Sitting on the fence re the opera house site

Published: December 17, 2008 at 4:33am

This statement just about sums up everything I can’t stand about communication style in Malta: hedging bets, sitting on the fence, trying to keep everyone happy while offending no one lest they react badly. Notice how the Valletta Rehabilitation Committee carefully skirts the issue of whether or not it agrees with having a parliament house built on the old opera house site:

“…the use of the Opera House (sic) site should be such that the building’s use (sic) is sustainable and continually kept alive. The identified uses should interact with locals and tourists alike.” Whatever that second sentence means, I wish it had not been couched in that eternally frustrating opposition between locals and foreigners. I feel I have to write this in bold: locals are the people of a locality like Mosta. The people of Malta are the Maltese, not the locals.

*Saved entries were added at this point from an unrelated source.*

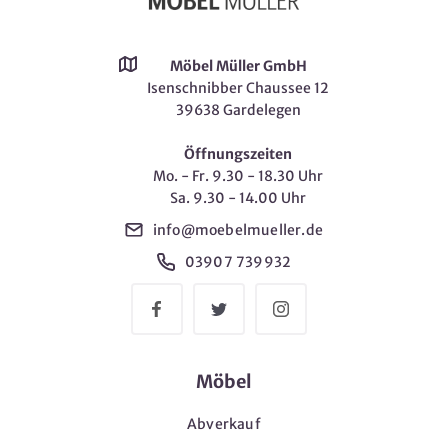
Möbel Müller GmbH
Isenschnibber Chaussee 12
39638 Gardelegen
Öffnungszeiten
Mo. - Fr. 9.30 - 18.30 Uhr
Sa. 9.30 - 14.00 Uhr
info@moebelmueller.de
03907 739932
Möbel
Abverkauf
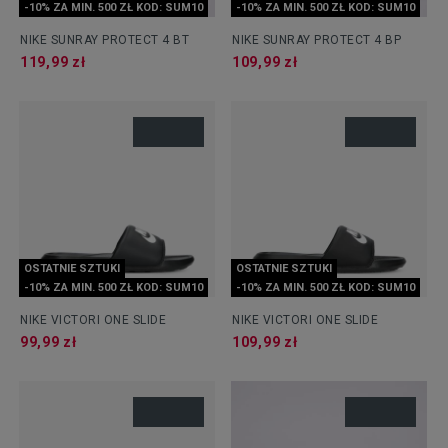
-10% ZA MIN. 500 ZŁ KOD: SUM10
-10% ZA MIN. 500 ZŁ KOD: SUM10
NIKE SUNRAY PROTECT 4 BT
NIKE SUNRAY PROTECT 4 BP
119,99 zł
109,99 zł
OSTATNIE SZTUKI
OSTATNIE SZTUKI
-10% ZA MIN. 500 ZŁ KOD: SUM10
-10% ZA MIN. 500 ZŁ KOD: SUM10
NIKE VICTORI ONE SLIDE
NIKE VICTORI ONE SLIDE
99,99 zł
109,99 zł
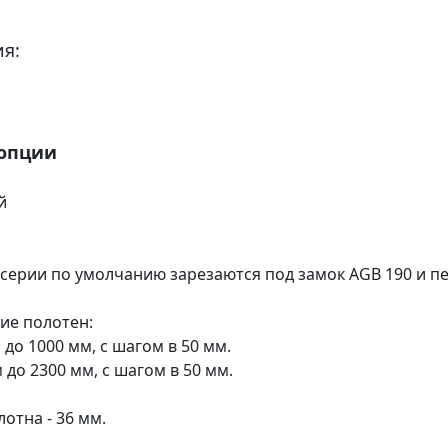
я:
 опции
й
 серии по умолчанию зарезаются под замок AGB 190 и пе
ие полотен:
 до 1000 мм, с шагом в 50 мм.
м до 2300 мм, с шагом в 50 мм.
отна - 36 мм.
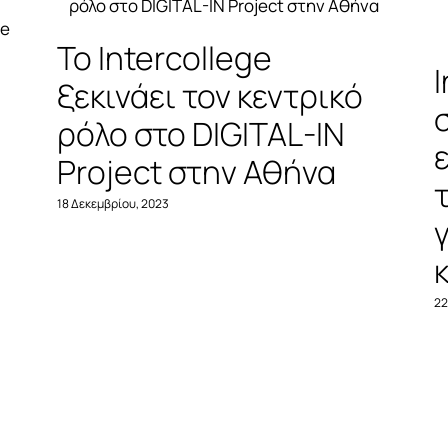
Το Intercollege
ξεκινάει τον κεντρικό
ρόλο στο DIGITAL-IN
Project στην Αθήνα
18 Δεκεμβρίου, 2023
22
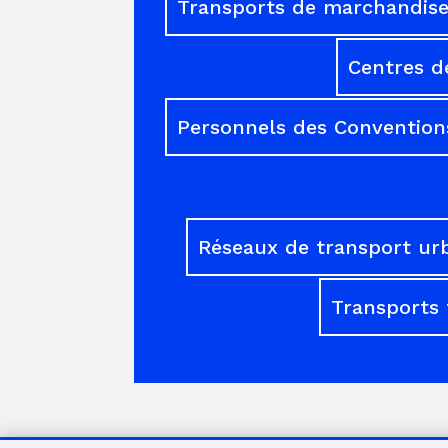
Transports de marchandises
Centres d
Personnels des Conventions
Réseaux de transport ur
Transports 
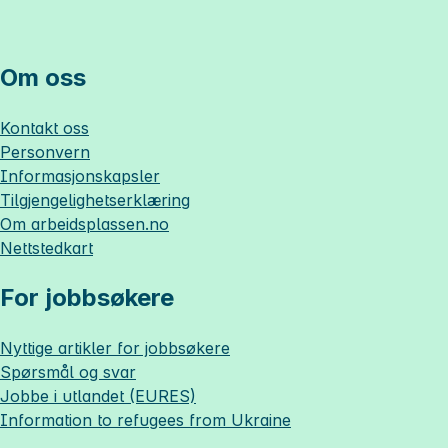
Om oss
Kontakt oss
Personvern
Informasjonskapsler
Tilgjengelighetserklæring
Om
arbeidsplassen.no
Nettstedkart
For jobbsøkere
Nyttige artikler for jobbsøkere
Spørsmål og svar
Jobbe i utlandet (EURES)
Information to refugees from Ukraine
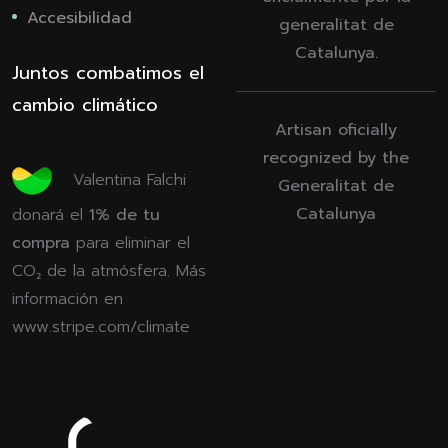
Accesibilidad
generalitat de
Catalunya.
Juntos combatimos el
cambio climático
Artisan oficially
recognized by the
Valentina Falchi
Generalitat de
Catalunya
donará el
1% de tu
compra
para eliminar el
CO₂ de la atmósfera. Más
información en
www.stripe.com/climate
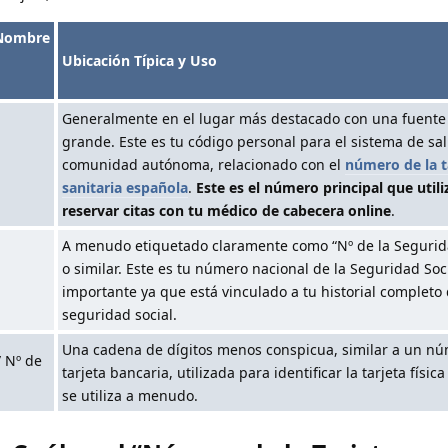
/Nombre
Ubicación Típica y Uso
Generalmente en el lugar más destacado con una fuent
grande. Este es tu código personal para el sistema de sa
comunidad autónoma, relacionado con el
número de la t
sanitaria española
.
Este es el número principal que utili
reservar citas con tu médico de cabecera online
.
A menudo etiquetado claramente como “Nº de la Segurida
o similar. Este es tu número nacional de la Seguridad Soc
importante ya que está vinculado a tu historial completo
seguridad social.
Una cadena de dígitos menos conspicua, similar a un n
/ Nº de
tarjeta bancaria, utilizada para identificar la tarjeta física
se utiliza a menudo.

The colonial British in Malta referred to the Maltese as ‘the locals’ and we have picked up this mildly contemptuous description and run with it, using it to describe ourselves.

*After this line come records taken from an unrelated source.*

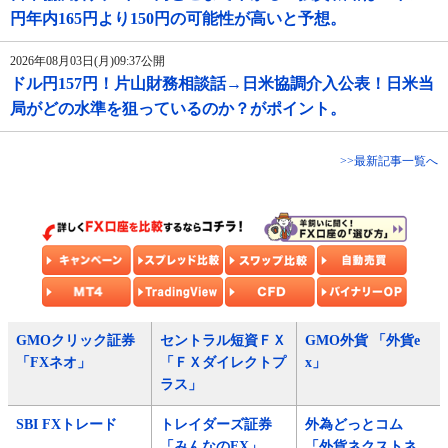
円年内165円より150円の可能性が高いと予想。
2026年08月03日(月)09:37公開
ドル円157円！片山財務相談話→日米協調介入公表！日米当
局がどの水準を狙っているのか？がポイント。
>>最新記事一覧へ
GMOクリック証券
セントラル短資ＦＸ
GMO外貨 「外貨e
「FXネオ」
「ＦＸダイレクトプ
x」
ラス」
SBI FXトレード
トレイダーズ証券
外為どっとコム
「みんなのFX」
「外貨ネクストネ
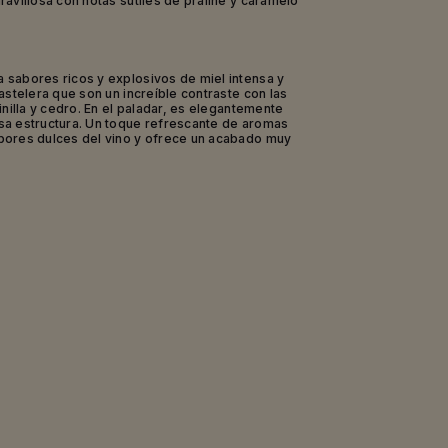
avillosa con notas sutiles de praliné y caramelo
sabores ricos y explosivos de miel intensa y
astelera que son un increíble contraste con las
inilla y cedro. En el paladar, es elegantemente
sa estructura. Un toque refrescante de aromas
bores dulces del vino y ofrece un acabado muy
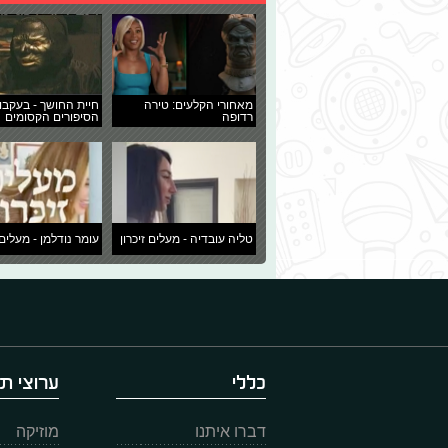
מאחורי הקלעים: טירה
חיית החושך - בעקבו
רדופה
הסיפורים הקסומים
טליה עובדיה - מעלים זיכרון
עומר נודלמן - מעלים 
כללי
ערוצי תו
דברו איתנו
מוזיקה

But anyway, just after circumventing the matter of the new parliament building, the Valletta Rehabilitation Committee highly commends the decision to move parliament out of the Grand Master’s Palace. Ah, but does it also highly commend the decision to move it to a building just inside the gate to the city?

The Times, Tuesday, 16th December 2008 – 18:57CET

Valletta Rehabilitation Committee welcomes City Gate project

The Valletta Rehabilitation Committee has welcomed “the much awaited project for the city gate/opera house site”. It said in a statement it agreed to the choice of world-acclaimed architect Renzo Piano whose vast experience and acquired knowledge of Malta’s capital city 20 years ago would surely translate into an iconic design in the entrance of this World Heritage Site. “The architecture adopted should relate to today’s line of thought and the use of the Opera House site should be such that the building’s use is sustainable and continually kept alive. The identified uses should interact with locals and tourists alike.”

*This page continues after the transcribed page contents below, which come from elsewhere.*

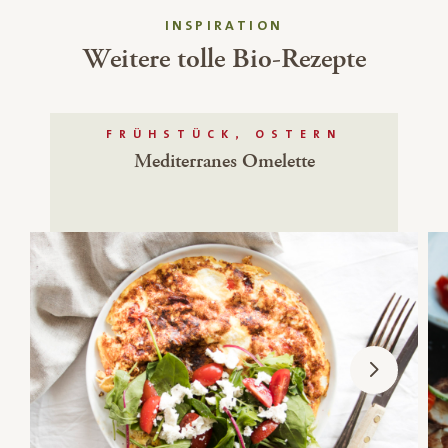
INSPIRATION
Weitere tolle Bio-Rezepte
FRÜHSTÜCK, OSTERN
Mediterranes Omelette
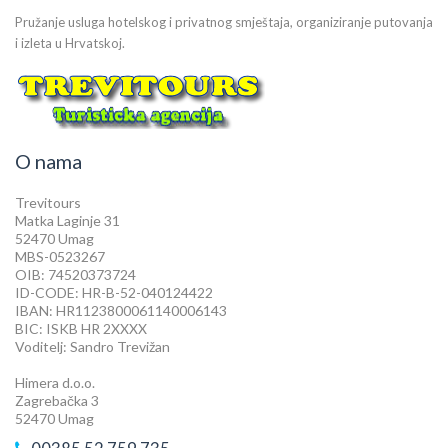
Pružanje usluga hotelskog i privatnog smještaja, organiziranje putovanja
i izleta u Hrvatskoj.
O nama
Trevitours
Matka Laginje 31
52470 Umag
MBS-0523267
OIB: 74520373724
ID-CODE: HR-B-52-040124422
IBAN: HR1123800061140006143
BIC: ISKB HR 2XXXX
Voditelj: Sandro Trevižan
Himera d.o.o.
Zagrebačka 3
52470 Umag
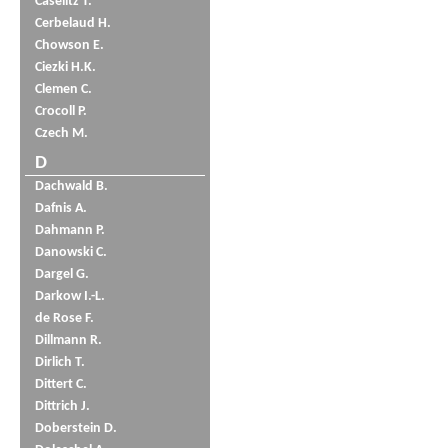
Caselitz T.
Cerbelaud H.
Chowson E.
Ciezki H.K.
Clemen C.
Crocoll P.
Czech M.
D
Dachwald B.
Dafnis A.
Dahmann P.
Danowski C.
Dargel G.
Darkow I.-L.
de Rose F.
Dillmann R.
Dirlich T.
Dittert C.
Dittrich J.
Doberstein D.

The VRC also highly commended the decision to move parliament out of the Grand Master’s Palace so that the latter would once again regain its rightful place as the capital’s showpiece with the armoury collection being relocated to its original seat.




2 Comments Comment

  1. Marku says:

    “Vera qeghdin sew” is my reaction to statements like these – ma jmorrux jirfsu xi kallu!

  2. Mariop says:

    What did you expect them to say? A wrong word and…phtt….they’re gone! I still think that either a) the property is put to commercial use or b) the money is spent on something productive, like drilling a tunnel between Malta and Gozo ( I know, it costs more, but the benefits are larger too).